**Task description**
Please transcribe every entry below exactly, without including the pictures.

**Task inputs**

◇ ◇ ◇ ◇

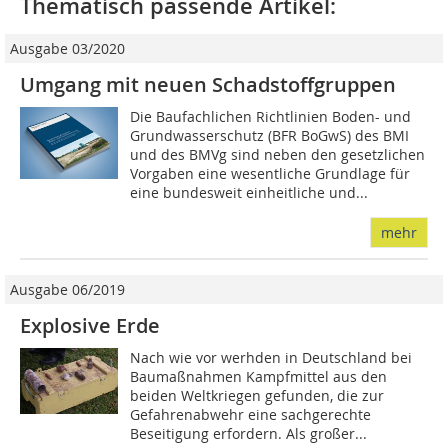
Thematisch passende Artikel:
Ausgabe 03/2020
Umgang mit neuen Schadstoffgruppen
Die Baufachlichen Richtlinien Boden- und
Grundwasserschutz (BFR BoGwS) des BMI
und des BMVg sind neben den gesetzlichen
Vorgaben eine wesentliche Grundlage für
eine bundesweit einheitliche und...
mehr
Ausgabe 06/2019
Explosive Erde
Nach wie vor werhden in Deutschland bei
Baumaßnahmen Kampfmittel aus den
beiden Weltkriegen gefunden, die zur
Gefahrenabwehr eine sachgerechte
Beseitigung erfordern. Als großer...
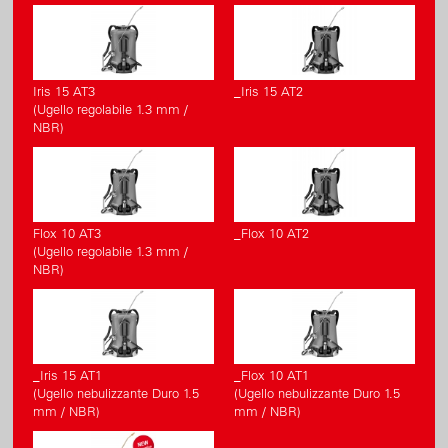
Iris 15 AT3
_Iris 15 AT2
(Ugello regolabile 1.3 mm /
NBR)
Flox 10 AT3
_Flox 10 AT2
(Ugello regolabile 1.3 mm /
NBR)
_Iris 15 AT1
_Flox 10 AT1
(Ugello nebulizzante Duro 1.5
(Ugello nebulizzante Duro 1.5
mm / NBR)
mm / NBR)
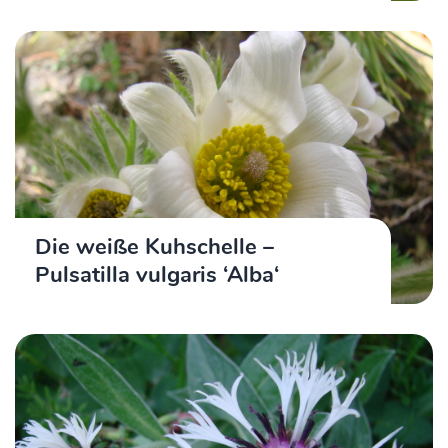
Die weiße Kuhschelle –
Pulsatilla vulgaris ‘Alba‘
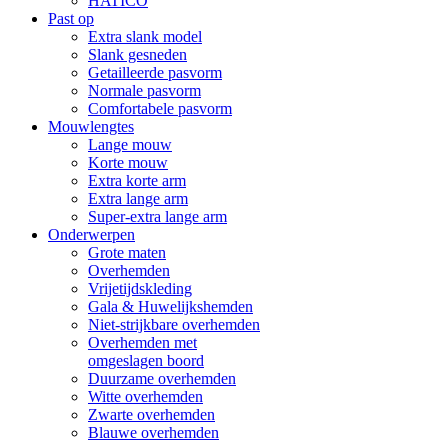
HATICO
Past op
Extra slank model
Slank gesneden
Getailleerde pasvorm
Normale pasvorm
Comfortabele pasvorm
Mouwlengtes
Lange mouw
Korte mouw
Extra korte arm
Extra lange arm
Super-extra lange arm
Onderwerpen
Grote maten
Overhemden
Vrijetijdskleding
Gala & Huwelijkshemden
Niet-strijkbare overhemden
Overhemden met
omgeslagen boord
Duurzame overhemden
Witte overhemden
Zwarte overhemden
Blauwe overhemden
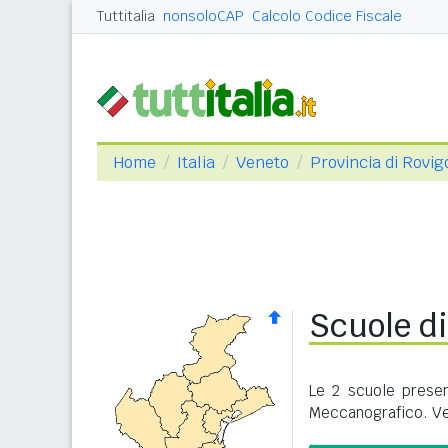
Tuttitalia
nonsoloCAP
Calcolo Codice Fiscale
Home
Italia
Veneto
Provincia di Rovig
Scuole d
Le 2 scuole presen
Meccanografico. Ve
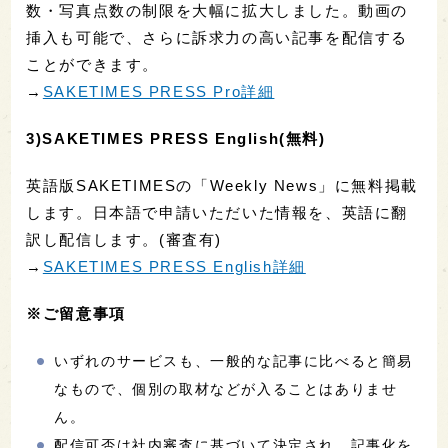
数・写真点数の制限を大幅に拡大しました。動画の
挿入も可能で、さらに訴求力の高い記事を配信する
ことができます。
→
SAKETIMES PRESS Pro詳細
3)SAKETIMES PRESS English(無料)
英語版SAKETIMESの「Weekly News」に無料掲載
します。日本語で申請いただいた情報を、英語に翻
訳し配信します。(審査有)
→
SAKETIMES PRESS English詳細
※ご留意事項
いずれのサービスも、一般的な記事に比べると簡易
なもので、個別の取材などが入ることはありませ
ん。
配信可否は社内審査に基づいて決定され、記事化を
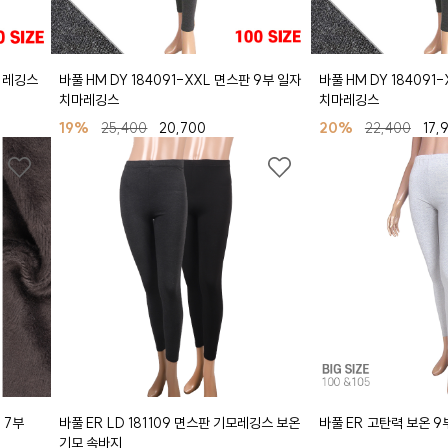
부 레깅스
바풀 HM DY 184091-XXL 면스판 9부 일자
바풀 HM DY 184091
치마레깅스
치마레깅스
19%
25,400
20,700
20%
22,400
17,
 7부
바풀 ER LD 181109 면스판 기모레깅스 보온
바풀 ER 고탄력 보온 9부
기모 속바지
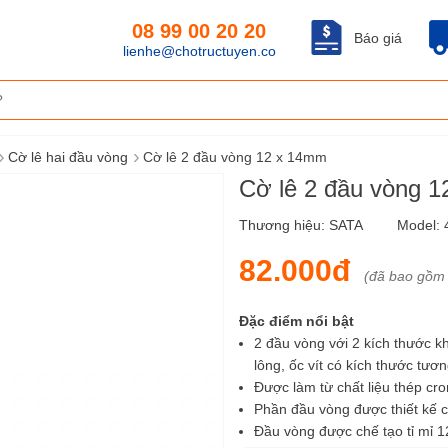
08 99 00 20 20
Báo giá
lienhe@chotructuyen.co
›
›
Cờ lê hai đầu vòng
Cờ lê 2 đầu vòng 12 x 14mm
Cờ lê 2 đầu vòng 
Thương hiệu:
SATA
Model:
82.000đ
(đã bao gồm
Đặc điểm nổi bật
2 đầu vòng với 2 kích thước 
lông, ốc vít có kích thước tươ
Được làm từ chất liệu thép cr
Phần đầu vòng được thiết kế c
Đầu vòng được chế tạo tỉ mỉ 1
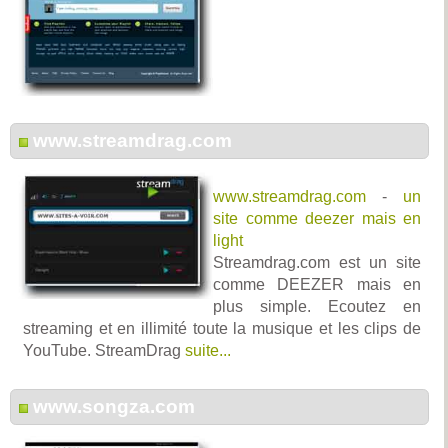
www.streamdrag.com
www.streamdrag.com
-
un
site comme deezer mais en
light
Streamdrag.com est un site
comme DEEZER mais en
plus simple. Ecoutez en
streaming et en illimité toute la musique et les clips de
YouTube. StreamDrag
suite...
www.songza.com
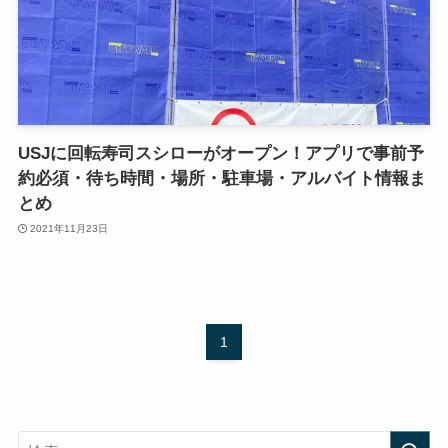
USJに回転寿司スシローがオープン！アプリで事前予
約必須・待ち時間・場所・駐車場・アルバイト情報ま
とめ
2021年11月23日
1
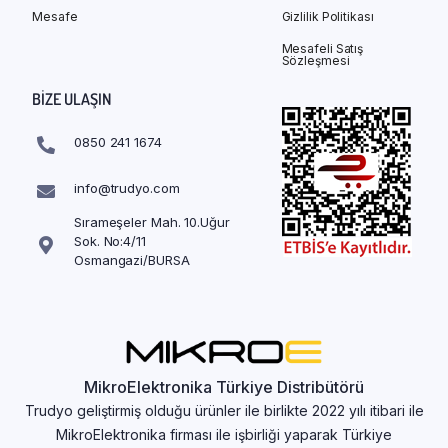
Mesafe
Gizlilik Politikası
Mesafeli Satış
Sözleşmesi
BIZE ULAŞIN
0850 241 1674
info@trudyo.com
Sırameşeler Mah. 10.Uğur
Sok. No:4/11
Osmangazi/BURSA
MikroElektronika Türkiye Distribütörü
Trudyo geliştirmiş olduğu ürünler ile birlikte 2022 yılı itibari ile
MikroElektronika firması ile işbirliği yaparak Türkiye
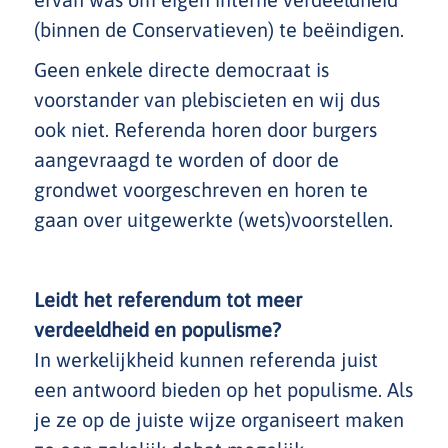
(binnen de Conservatieven) te beëindigen.
Geen enkele directe democraat is
voorstander van plebiscieten en wij dus
ook niet. Referenda horen door burgers
aangevraagd te worden of door de
grondwet voorgeschreven en horen te
gaan over uitgewerkte (wets)voorstellen.
Leidt het referendum tot meer
verdeeldheid en populisme?
In werkelijkheid kunnen referenda juist
een antwoord bieden op het populisme. Als
je ze op de juiste wijze organiseert maken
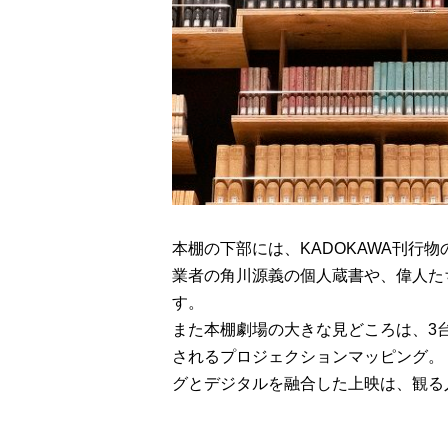
本棚の下部には、KADOKAWA刊行
業者の角川源義の個人蔵書や、偉人た
す。
また本棚劇場の大きな見どころは、3
されるプロジェクションマッピング。
グとデジタルを融合した上映は、観る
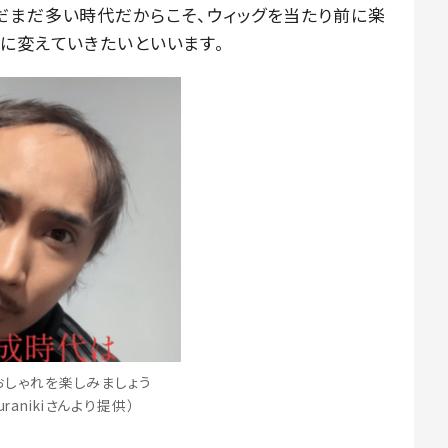
だまだ多い時代だからこそ、ウィッグを当たり前に楽
潮に変えていきたいといいます。
おしゃれを楽しみましょう
suranikiさんより提供）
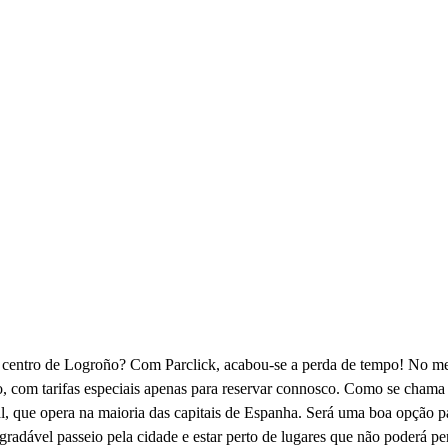
centro de Logroño? Com Parclick, acabou-se a perda de tempo! No meio
so, com tarifas especiais apenas para reservar connosco. Como se cham
, que opera na maioria das capitais de Espanha. Será uma boa opção p
agradável passeio pela cidade e estar perto de lugares que não poderá p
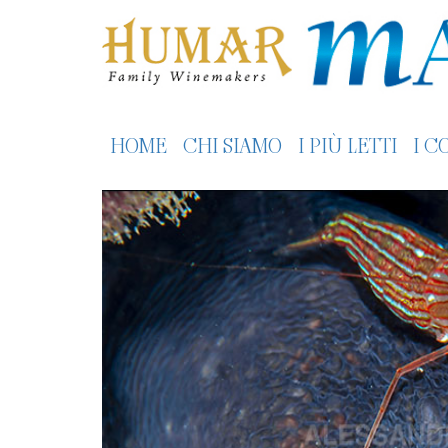
HOME
CHI SIAMO
I PIÙ LETTI
I C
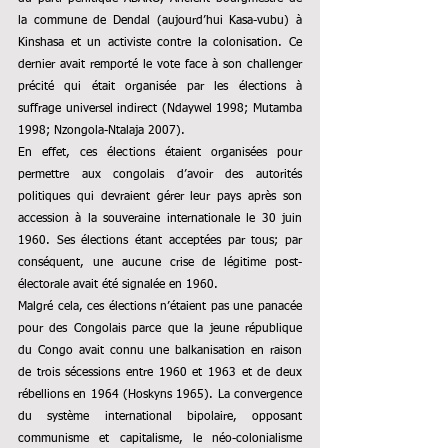
la commune de Dendal (aujourd’hui Kasa-vubu) à 
Kinshasa et un activiste contre la colonisation. Ce 
dernier avait remporté le vote face à son challenger 
précité qui était organisée par les élections à 
suffrage universel indirect (Ndaywel 1998; Mutamba 
1998; Nzongola-Ntalaja 2007).
En effet, ces élections étaient organisées pour 
permettre aux congolais d’avoir des autorités 
politiques qui devraient gérer leur pays après son 
accession à la souveraine internationale le 30 juin 
1960. Ses élections étant acceptées par tous; par 
conséquent, une aucune crise de légitime post-
électorale avait été signalée en 1960.
Malgré cela, ces élections n’étaient pas une panacée 
pour des Congolais parce que la jeune république 
du Congo avait connu une balkanisation en raison 
de trois sécessions entre 1960 et 1963 et de deux 
rébellions en 1964 (Hoskyns 1965). La convergence 
du système international bipolaire, opposant 
communisme et capitalisme, le néo-colonialisme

◇ ◇ ◇ ◇

**Task solution**
Thematisch passende Artikel:
Ausgabe 03/2020
Umgang mit neuen Schadstoffgruppen
Die Baufachlichen Richtlinien Boden- und
Grundwasserschutz (BFR BoGwS) des BMI
und des BMVg sind neben den gesetzlichen
Vorgaben eine wesentliche Grundlage für
eine bundesweit einheitliche und...
mehr
Ausgabe 06/2019
Explosive Erde
Nach wie vor werhden in Deutschland bei
Baumaßnahmen Kampfmittel aus den
beiden Weltkriegen gefunden, die zur
Gefahrenabwehr eine sachgerechte
Beseitigung erfordern. Als großer...
Iris 15 AT3
_Iris 15 AT2
(Ugello regolabile 1.3 mm /
NBR)
Flox 10 AT3
_Flox 10 AT2
(Ugello regolabile 1.3 mm /
NBR)
_Iris 15 AT1
_Flox 10 AT1
(Ugello nebulizzante Duro 1.5
(Ugello nebulizzante Duro 1.5
mm / NBR)
mm / NBR)
Die weiße Kuhschelle –
Pulsatilla vulgaris ‘Alba‘
HATICO
Past op
Extra slank model
Slank gesneden
Getailleerde pasvorm
Normale pasvorm
Comfortabele pasvorm
Mouwlengtes
Lange mouw
Korte mouw
Extra korte arm
Extra lange arm
Super-extra lange arm
Onderwerpen
Grote maten
Overhemden
Vrijetijdskleding
Gala & Huwelijkshemden
Niet-strijkbare overhemden
Overhemden met
omgeslagen boord
Duurzame overhemden
Witte overhemden
Zwarte overhemden
Blauwe overhemden
Tuttitalia
nonsoloCAP
Calcolo Codice Fiscale
Home
Italia
Veneto
Provincia di Rovig
Scuole d
Le 2 scuole presen
Meccanografico. Ve
数・写真点数の制限を大幅に拡大しました。動画の
挿入も可能で、さらに訴求力の高い記事を配信する
ことができます。
→
SAKETIMES PRESS Pro詳細
3)SAKETIMES PRESS English(無料)
英語版SAKETIMESの「Weekly News」に無料掲載
します。日本語で申請いただいた情報を、英語に翻
訳し配信します。(審査有)
→
SAKETIMES PRESS English詳細
※ご留意事項
いずれのサービスも、一般的な記事に比べると簡易
なもので、個別の取材などが入ることはありませ
ん。
配信可否は社内審査に基づいて決定され、記事化を
부 레깅스
바풀 HM DY 184091-XXL 면스판 9부 일자
바풀 HM DY 184091
치마레깅스
치마레깅스
19%
25,400
20,700
20%
22,400
17,
 7부
바풀 ER LD 181109 면스판 기모레깅스 보온
바풀 ER 고탄력 보온 9부
기모 속바지
08 99 00 20 20
Báo giá
lienhe@chotructuyen.co
›
›
Cờ lê hai đầu vòng
Cờ lê 2 đầu vòng 12 x 14mm
Cờ lê 2 đầu vòng 
Thương hiệu:
SATA
Model:
82.000đ
(đã bao gồm
Đặc điểm nổi bật
2 đầu vòng với 2 kích thước 
lông, ốc vít có kích thước tươ
Được làm từ chất liệu thép cr
Phần đầu vòng được thiết kế c
Đầu vòng được chế tạo tỉ mỉ 1
www.streamdrag.com
www.streamdrag.com
-
un
site comme deezer mais en
light
Streamdrag.com est un site
comme DEEZER mais en
plus simple. Ecoutez en
streaming et en illimité toute la musique et les clips de
YouTube. StreamDrag
suite...
www.songza.com
USJに回転寿司スシローがオープン！アプリで事前予
約必須・待ち時間・場所・駐車場・アルバイト情報ま
とめ
2021年11月23日
1
Mesafe
Gizlilik Politikası
Mesafeli Satış
Sözleşmesi
BIZE ULAŞIN
0850 241 1674
info@trudyo.com
Sırameşeler Mah. 10.Uğur
Sok. No:4/11
Osmangazi/BURSA
MikroElektronika Türkiye Distribütörü
Trudyo geliştirmiş olduğu ürünler ile birlikte 2022 yılı itibari ile
MikroElektronika firması ile işbirliği yaparak Türkiye
(binnen de Conservatieven) te beëindigen.
Geen enkele directe democraat is
voorstander van plebiscieten en wij dus
ook niet. Referenda horen door burgers
aangevraagd te worden of door de
grondwet voorgeschreven en horen te
gaan over uitgewerkte (wets)voorstellen.
Leidt het referendum tot meer
verdeeldheid en populisme?
In werkelijkheid kunnen referenda juist
een antwoord bieden op het populisme. Als
je ze op de juiste wijze organiseert maken
本棚の下部には、KADOKAWA刊行
業者の角川源義の個人蔵書や、偉人た
す。
また本棚劇場の大きな見どころは、3
されるプロジェクションマッピング。
グとデジタルを融合した上映は、観る
だまだ多い時代だからこそ、ウィッグを当たり前に楽
潮に変えていきたいといいます。
おしゃれを楽しみましょう
suranikiさんより提供）
centro de Logroño? Com Parclick, acabou-se a perda de tempo! No meio
so, com tarifas especiais apenas para reservar connosco. Como se cham
, que opera na maioria das capitais de Espanha. Será uma boa opção p
agradável passeio pela cidade e estar perto de lugares que não poderá p
HOME
CHI SIAMO
I PIÙ LETTI
I C
la commune de Dendal (aujourd’hui Kasa-vubu) à 
Kinshasa et un activiste contre la colonisation. Ce 
dernier avait remporté le vote face à son challenger 
précité qui était organisée par les élections à 
suffrage universel indirect (Ndaywel 1998; Mutamba 
1998; Nzongola-Ntalaja 2007).
En effet, ces élections étaient organisées pour 
permettre aux congolais d’avoir des autorités 
politiques qui devraient gérer leur pays après son 
accession à la souveraine internationale le 30 juin 
1960. Ses élections étant acceptées par tous; par 
conséquent, une aucune crise de légitime post-
électorale avait été signalée en 1960.
Malgré cela, ces élections n’étaient pas une panacée 
pour des Congolais parce que la jeune république 
du Congo avait connu une balkanisation en raison 
de trois sécessions entre 1960 et 1963 et de deux 
rébellions en 1964 (Hoskyns 1965). La convergence 
du système international bipolaire, opposant 
communisme et capitalisme, le néo-colonialisme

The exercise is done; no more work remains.